Githinji Wa’Mbire, Omar Sosa, and Amaury Acosta taking a bow at the conclusion of Motherland Journey with Wa’Mbire’s “motherland” creation in the background (screen shot from video of last night’s performance)
Last night Cuban pianist Omar Sosa returned to the SFJAZZ Center, having presented there, three months earlier, the first public event since lockdown conditions were imposed in March of 2020. That earlier occasion was a solo concert. Last night, on the other hand, involved roughly two uninterrupted hours of Sosa at a diversity of keyboards (along with an African xylophone) accompanied only by percussionist Amaury Acosta, who had an electronic keyboard of his own.
However, this performance, entitled Motherland Journey, was not so much a concert as it was a multimedia happening, somewhat in the spirit of the happenings of the Sixties but with far richer technology. In the spirit of the Sixties, however, center stage was occupied by Kenyan-born visual artist Githinji Wa’Mbire, suggesting that the music was there primarily to establish an environment in which Wa’Mbire could “do his thing” (as we used to say in the Sixties). That “thing” was basically a bricolage assembled from the array of materials that Wa’Mbire had laid out in the center of the stage; and his acts of assembly were supposedly inspired by the music improvised by Sosa and Acosta.
Relatively early in the process, one realized that the shape of the object resembled that of the African continent (presumably the “motherland” of Sosa’s title). That shape began to emerge about half an hour into the performance with no suggestion that roughly 90 minutes remained until its completion. After about an hour I found myself sympathizing with Pope Julius II (at least as portrayed by Rex Harrison in The Agony and the Ecstasy), who commissioned the painting of the ceiling of the Sistine Chapel and then spent at least half of the next three years nagging Michelangelo about when it would be finished.
Under better circumstances, an uninterrupted two hours of improvising by Sosa and Acosta might have been more appealing. However, that improvisation deserved attentive listening unimpeded by distractions from the breadth of inventions deployed by both musicians. Those distractions came not only from Wa’Mbire but also from the conversion of the Miner Auditorium into a venue for a monstrous light show. For those in the audience, this probably amounted to an “immersive environment,” which may have been intended as context for the three artists on stage.
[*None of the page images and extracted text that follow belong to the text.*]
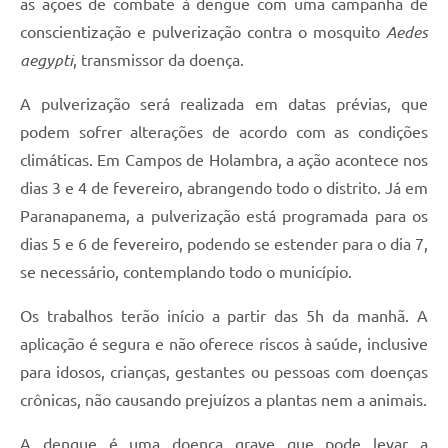
as ações de combate à dengue com uma campanha de
conscientização e pulverização contra o mosquito
Aedes
aegypti
, transmissor da doença.
A pulverização será realizada em datas prévias, que
podem sofrer alterações de acordo com as condições
climáticas. Em Campos de Holambra, a ação acontece nos
dias 3 e 4 de fevereiro, abrangendo todo o distrito. Já em
Paranapanema, a pulverização está programada para os
dias 5 e 6 de fevereiro, podendo se estender para o dia 7,
se necessário, contemplando todo o município.
Os trabalhos terão início a partir das 5h da manhã. A
aplicação é segura e não oferece riscos à saúde, inclusive
para idosos, crianças, gestantes ou pessoas com doenças
crônicas, não causando prejuízos a plantas nem a animais.
A dengue é uma doença grave que pode levar a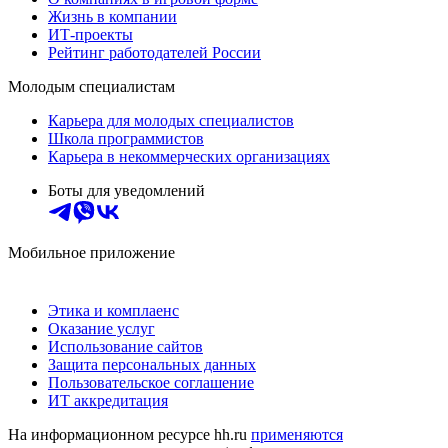
Жизнь в компании
ИТ-проекты
Рейтинг работодателей России
Молодым специалистам
Карьера для молодых специалистов
Школа программистов
Карьера в некоммерческих организациях
Боты для уведомлений
Мобильное приложение
Этика и комплаенс
Оказание услуг
Использование сайтов
Защита персональных данных
Пользовательское соглашение
ИТ аккредитация
На информационном ресурсе hh.ru
применяются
My own vantage point, however, was through my computer screen. Over the course of two hours, I was able to establish a relatively thorough catalog of the many visual effects that were being experienced by those in the audience. Nevertheless, this was no easy matter, because the video direction for the live-stream was, at best, haphazard, meaning that, at its worst, it was little more than irritating distraction. Indeed, even efforts to appreciate what both Sosa and Acosta were doing with their respective instruments were undermined; and, if that were not enough, too much of the overall duration involved audio levels that made many of Acosta’s polyrhythms virtually inaudible.
I am sure that Sosa had the best of intentions in conceiving Motherland Journey. Indeed, there was something visibly joyous in how he executed his keyboard work. Unfortunately, little of that joy could permeate through the overloaded multimedia treatment. Should Sosa choose to revive this project for another performance, he might do well to dwell on the less-is-more precept.